Molly began lumbering ahead of the dog, the rest of the herd lining up obediently behind them, as if nothing had happened.


3. Meanwhile, Back At The Ranch

Sara ran for the truck in the yard, jumping into her boots as she raced out the door, nearly running right into Tom as they both reached the driver’s side at the same time.


“I’ll go,” he said.


She simply nodded and turned back to the house to stay by the phone, in case one of the neighbours called with news of the cows. The rest of the critters would have to wait. They could only hope it wouldn’t be too long.

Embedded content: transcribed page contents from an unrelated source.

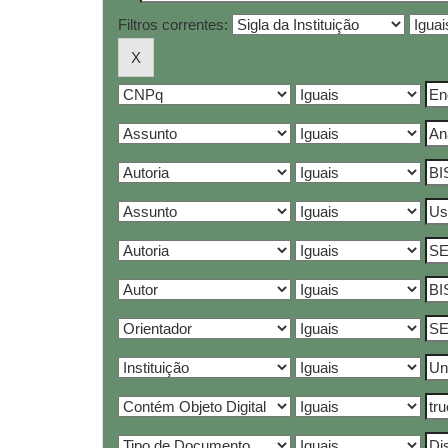
Filtros correntes: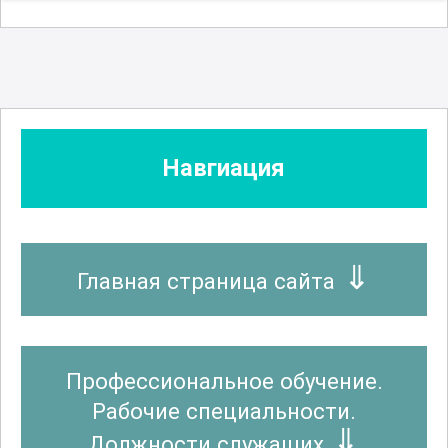
Навгиация
Главная страница сайта
Профессиональное обучение.
Рабочие специальности.
Должности служащих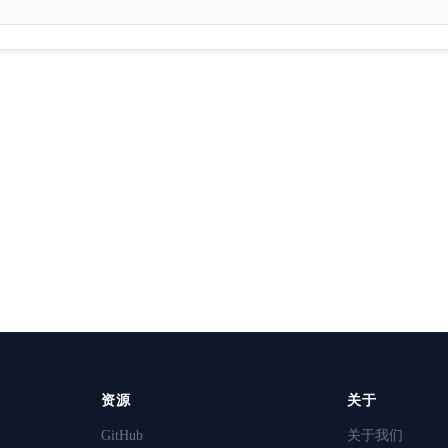
资源
关于
GitHub
关于我们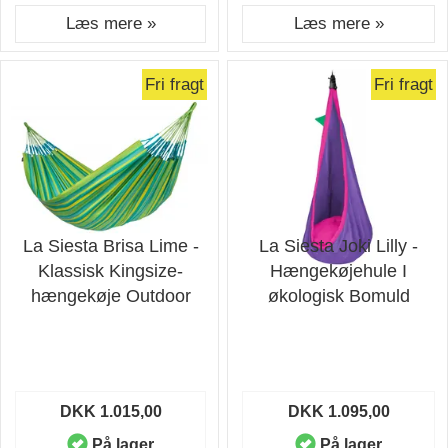
Læs mere »
Læs mere »
Fri fragt
Fri fragt
La Siesta Brisa Lime -
La Siesta Joki Lilly -
Klassisk Kingsize-
Hængekøjehule I
hængekøje Outdoor
økologisk Bomuld
DKK 1.015,00
DKK 1.095,00
På lager
På lager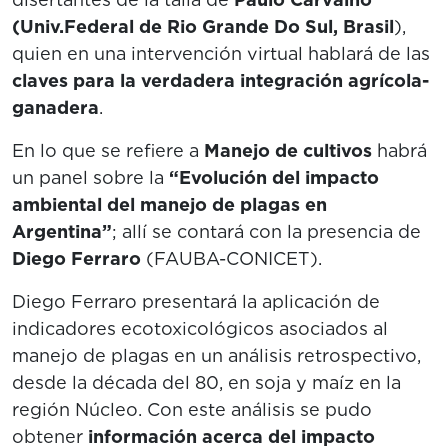
(Univ.Federal de Rio Grande Do Sul, Brasil
),
quien en una intervención virtual hablará de las
claves para la verdadera integración agrícola-
ganadera
.
En lo que se refiere a
Manejo de cultivos
habrá
un panel sobre la
“Evolución del impacto
ambiental del manejo de plagas en
Argentina”
; allí se contará con la presencia de
Diego Ferraro
(FAUBA-CONICET).
Diego Ferraro presentará la aplicación de
indicadores ecotoxicológicos asociados al
manejo de plagas en un análisis retrospectivo,
desde la década del 80, en soja y maíz en la
región Núcleo. Con este análisis se pudo
obtener
información acerca del impacto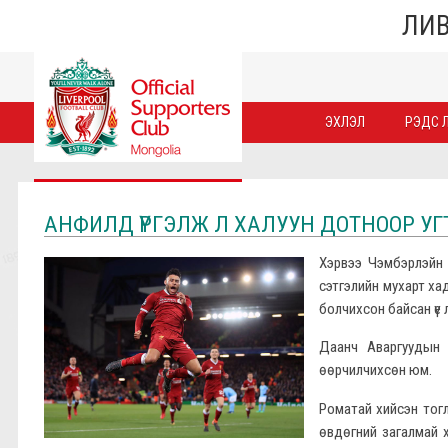
ЛИВ
ЭХЛЭЛ
РЭДС Л
АНФИЛД ҮРГЭЛЖ Л ХАЛУУН ДОТНООР УГТ
Хэрвээ Чэмбэрлэйн 
сэтгэлийн мухарт хад
болчихсон байсан үе 
Даанч Аваргуудын 
өөрчилчихсөн юм.
Роматай хийсэн тогло
өвдөгний загалмай 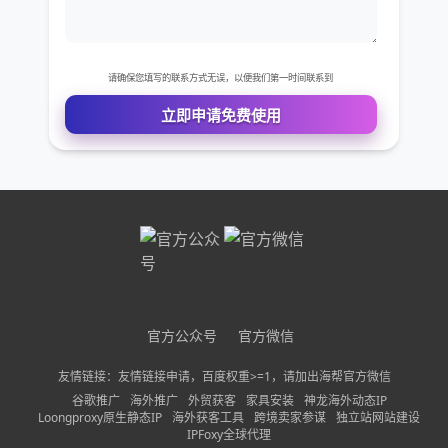
公司名称
需求描述
请确保您填写的联系方式无误，以便我们第一时间联系到
立即申请免费使用
官方公众号
官方微信
友情链接：友情链接申请，百度权重>=1，请加出海帮官方微信
谷歌推广
海外推广
外贸获客
家具安装
神龙海外动态IP
Loongproxy原生静态IP
海外获客工具
跨境卖家参谋
独立站网站建设
IPFoxy全球代理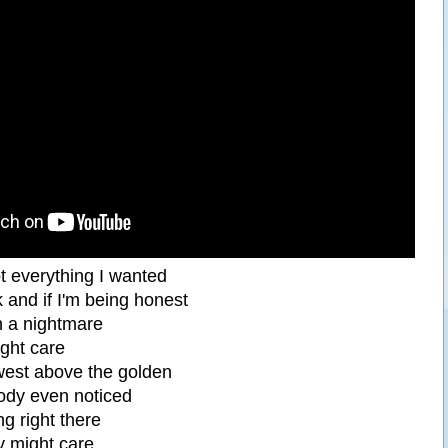
t everything I wanted
 and if I'm being honest
n a nightmare
ght care
 west above the golden
ody even noticed
g right there
y might care.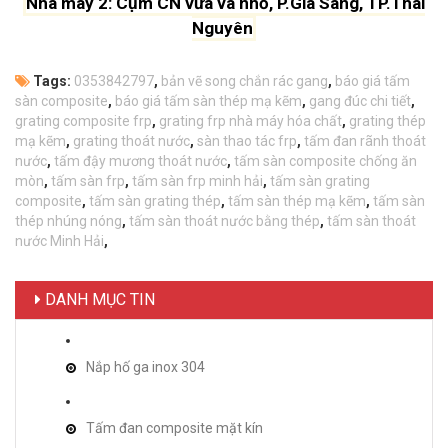
Nhà máy 2: Cụm CN vừa và nhỏ, P.Gia Sàng, TP.Thái
Nguyên
Tags:
0353842797
,
bản vẽ song chắn rác gang
,
báo giá tấm
sàn composite
,
báo giá tấm sàn thép mạ kẽm
,
gang đúc chi tiết
,
grating composite frp
,
grating frp nhà máy hóa chất
,
grating thép
mạ kẽm
,
grating thoát nước
,
sàn thao tác frp
,
tấm đan rãnh thoát
nước
,
tấm đậy mương thoát nước
,
tấm sàn composite chống ăn
mòn
,
tấm sàn frp
,
tấm sàn frp minh hải
,
tấm sàn grating
composite
,
tấm sàn grating thép
,
tấm sàn thép mạ kẽm
,
tấm sàn
thép nhúng nóng
,
tấm sàn thoát nước bằng thép
,
tấm sàn thoát
nước Minh Hải
,
DANH MỤC TIN
Nắp hố ga inox 304
Tấm đan composite mặt kín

Sara sat watching the sun go down, sipping tea, watching anxiously, watching out the kitchen window for any sign of cows or dog, watching out the front window for any sign of the truck coming back up the driveway. She loved sunsets, always had. She had hundreds, maybe thousands, of photos of sunsets that she’d taken all over the world. She loved the changing colours, the intensity of the palette fading into pastels and then gradually coming into full darkness; that sense of a hinge, a magical pause in the day, between daylight and twilight; that single peaceful moment like no other, the slight melancholy that comes with an ending, and the hush of a held breath.


A flash of memory: her first time in Key West, and her absolute delight when she discovered that watching the sunset was a local sport in Key West, like Happy Hour or hanging out at Sloppy Joe’s. They’d put out a sign every day by the entrance to Mallory Square, announcing what time the sun would go down, and every day, well before that time, all the cruise ships would move away from the pier so as not to block the view from the Square, where every day hundreds of people would gather to watch the show, cameras clicking and whirring as they all tried to get the Perfect Sunset Picture.

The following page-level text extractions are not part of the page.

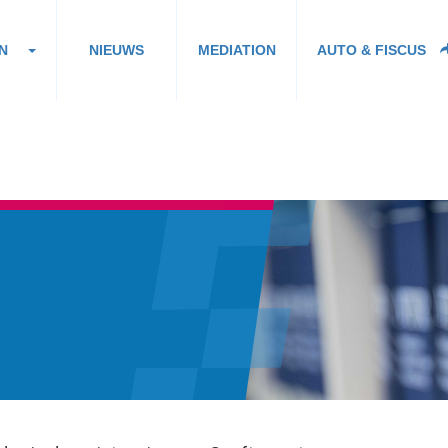
N
NIEUWS
MEDIATION
AUTO & FISCUS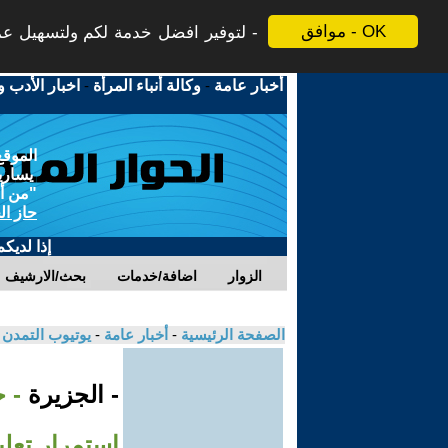
موافق - OK
لتوفير افضل خدمة لكم ولتسهيل عملي
أخبار عامة
-
وكالة أنباء المرأة
-
اخبار الأدب و
الموقع
يسارية
"من أج
حاز ال
إذا لديك
الزوار
اضافة/خدمات
بحث/الارشيف
الصفحة الرئيسية
-
أخبار عامة
-
يوتيوب التمدن
- الجزيرة
- 
استمرار تعل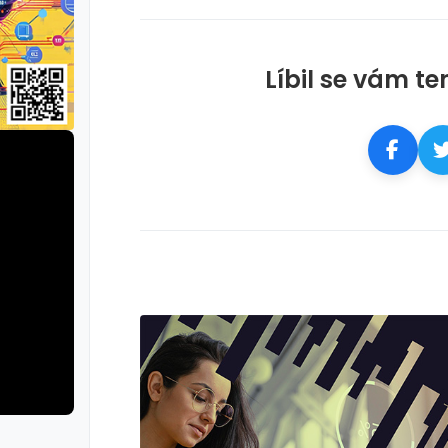
Líbil se vám te
rie: cviky
galerie: cviky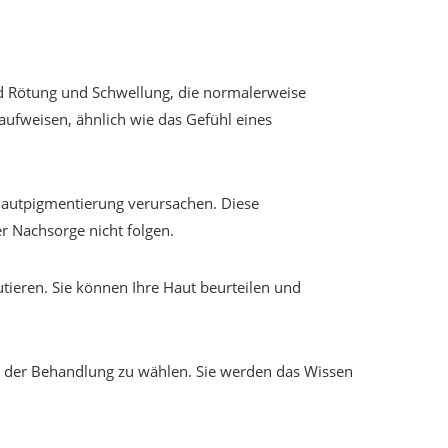
nd Rötung und Schwellung, die normalerweise
ufweisen, ähnlich wie das Gefühl eines
autpigmentierung verursachen. Diese
 Nachsorge nicht folgen.
tieren. Sie können Ihre Haut beurteilen und
ung der Behandlung zu wählen. Sie werden das Wissen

She remembered all the buskers performing in the Square before and after the main act: the pair of tattooed fire eaters, the crazy dude on the giant unicycle who juggled knives and flaming batons—and his hat—while riding the unicycle. He stood on the seat, stood on his hands, did all kinds of impossible feats that had them all breathless and more than happy to throw a few dollars into his hat at the end of each show. And then there was the Cat Man, who had trained a herd of cats to walk along a velvet rope like they used to have at the movies, stretched from one end of his little stage to the other. They would jump through hoops, even flaming ones, held over the rope, with no hesitation. He bribed them with shrimp. She also remembered a cute bit of stage business he would do with just one of the cats, when walking from one end of the rope to the other: the cat would tangle itself around his legs, the way cats do, so the two of them would do this funny little pas de deux, winding their way together across the stage, the Cat Man reciting, with his charming French accent, “Hurrrry up, take yourrr time, hurrrry up, take yourrr time,” much to the delight of the crowd.

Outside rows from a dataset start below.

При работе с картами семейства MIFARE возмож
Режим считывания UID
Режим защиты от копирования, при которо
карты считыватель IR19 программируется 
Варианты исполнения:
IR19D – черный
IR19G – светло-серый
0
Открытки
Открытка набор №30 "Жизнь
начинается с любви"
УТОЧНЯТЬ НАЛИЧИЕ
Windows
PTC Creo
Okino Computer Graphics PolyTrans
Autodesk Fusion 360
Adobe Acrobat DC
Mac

When Sara asked him, after the show, how he had managed to persuade so many cats to do these things, he said simply, they have to want to. Just like anyone, she supposed, horses for sure, goats, dogs, and even cows.

Just as she had that thought about cows, she heard the rumble of the truck from the end of the driveway, and then, very faintly, the jangle of a distant cow bell from the path to the back forty. From the sound of it, Molly was moving at a pretty good clip. Dream Boy must be some pissed to get her moving that fast. Indeed, a moment later, she could see Molly, trotting as fast as she’d ever seen a cow move, and no wonder, with Dream Boy hot on her heels.

Sara stood up and slipped her feet into her barn boots. It was going to be a long, long evening, getting the girls counted, milked, fed, checked for injury or illness, and bedded down for the night, then getting all the rest of the stock looked after. She could hear the chickens squabbling irritably, the pigs grunting impatiently, hungry, as the last of the herd rounded the corner and headed into the paddock, Dream Boy barking now to get his people to come and take over. His work was done.

Sara watched as Dream Boy met Tom at the truck, plumed tail waving, accepting a head scratch and a “good boy, good boy, very good boy, such a very good boy, who’s a good boy, that’s my Dream Boy.”